Что сделала героиня рассказа «Невеста»? Отказалась выйти замуж за сына протоиерея, которого не любила; против воли матери и бабушки уехала в Петербург, поступила на Высшие курсы; вот и все. Конечно, вокруг Нади были тысячи девушек с судьбой куда более яркой, героической. Почему же «Невеста» продолжает нас волновать? Почему мы не можем оторваться от книг Чехова, в которых собраны «скучные истории» эпохи, давно окрещенной «серой»?

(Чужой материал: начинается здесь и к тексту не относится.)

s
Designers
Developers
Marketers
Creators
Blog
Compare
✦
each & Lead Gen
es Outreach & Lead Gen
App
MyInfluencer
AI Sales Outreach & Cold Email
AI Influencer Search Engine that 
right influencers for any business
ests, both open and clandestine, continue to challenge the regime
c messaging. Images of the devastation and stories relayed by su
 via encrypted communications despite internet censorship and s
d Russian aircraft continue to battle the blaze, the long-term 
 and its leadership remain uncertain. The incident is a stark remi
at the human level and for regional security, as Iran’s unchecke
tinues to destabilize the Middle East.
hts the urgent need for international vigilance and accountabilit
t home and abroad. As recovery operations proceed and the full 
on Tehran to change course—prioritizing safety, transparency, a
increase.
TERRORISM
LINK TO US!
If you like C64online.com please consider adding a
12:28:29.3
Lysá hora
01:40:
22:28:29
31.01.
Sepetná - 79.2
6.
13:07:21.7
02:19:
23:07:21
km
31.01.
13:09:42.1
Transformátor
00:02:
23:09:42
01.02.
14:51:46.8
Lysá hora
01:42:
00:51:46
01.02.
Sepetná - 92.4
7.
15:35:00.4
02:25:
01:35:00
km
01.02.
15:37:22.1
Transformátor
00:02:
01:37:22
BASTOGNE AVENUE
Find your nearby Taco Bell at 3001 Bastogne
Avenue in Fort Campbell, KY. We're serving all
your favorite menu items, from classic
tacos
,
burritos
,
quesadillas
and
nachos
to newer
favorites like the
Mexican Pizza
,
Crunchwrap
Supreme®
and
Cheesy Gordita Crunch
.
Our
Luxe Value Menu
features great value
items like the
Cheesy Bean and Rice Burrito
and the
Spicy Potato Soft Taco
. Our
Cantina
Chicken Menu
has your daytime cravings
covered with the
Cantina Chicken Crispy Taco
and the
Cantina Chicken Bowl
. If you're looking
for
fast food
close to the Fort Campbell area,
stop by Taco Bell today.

Художник может раскрыть в малом, будничном, непримечательном большое, и он может превратить большое в нечто мелкое, лживое, случайное. Дело даже не в размерах дарования, а в соблюдении законов искусства — в художественной правдивости. Рембрандт писал портреты ничтожных негоциантов; моделями Гойи были ублюдки испанской знати. В то время, когда Иван Иванович ссорился с Иваном Никифоровичем, в России жили Пушкин, Белинский, да и сам Николай Васильевич Гоголь. Конец XVIII века во Франции был наполнен событиями, которые потрясли мир, по сравнению с ним и предшествующие десятилетия, и последующая эпоха—двадцатые, тридцатые годы XIX столетия — могут быть названы будничными. Однако ни холсты Давида, ни тем паче холодные оды Мария–Жозефа Шенье (брата Андре Шенье) нельзя сравнить с живописью Шардена, с комедиями Бомарше, с «Племянником Рамо» или с Делакруа, с «Красным и черным», с поэтами-романтиками. Было бы нелепым заключать, что эпохи, богатые событиями, неблагоприятны для искусства: эпоха Возрождения изобиловала революциями, войнами, научными открытиями, и она оставила нам замечательные произведения искусства. А многие весьма серые эпохи не создали в искусстве ничего примечательного. Для того чтобы избежать кривотолков, повторяю: художник может придать капле росы глубину моря, из этого не следует, что росинка глубже моря, из этого не следует также, что величие жизни противопоказано искусству. Жорж Санд воодушевляли прекрасные идеи, и никто не назовет ее бездарной, но ее романы состарились быстрее, чем она сама. Наверно, были писатели крупнее Чехова, но, кажется, не было в мировой литературе ни одного честнее, совестливее, правдивее его, и в этом объяснение неослабевающей любви к нему читателей.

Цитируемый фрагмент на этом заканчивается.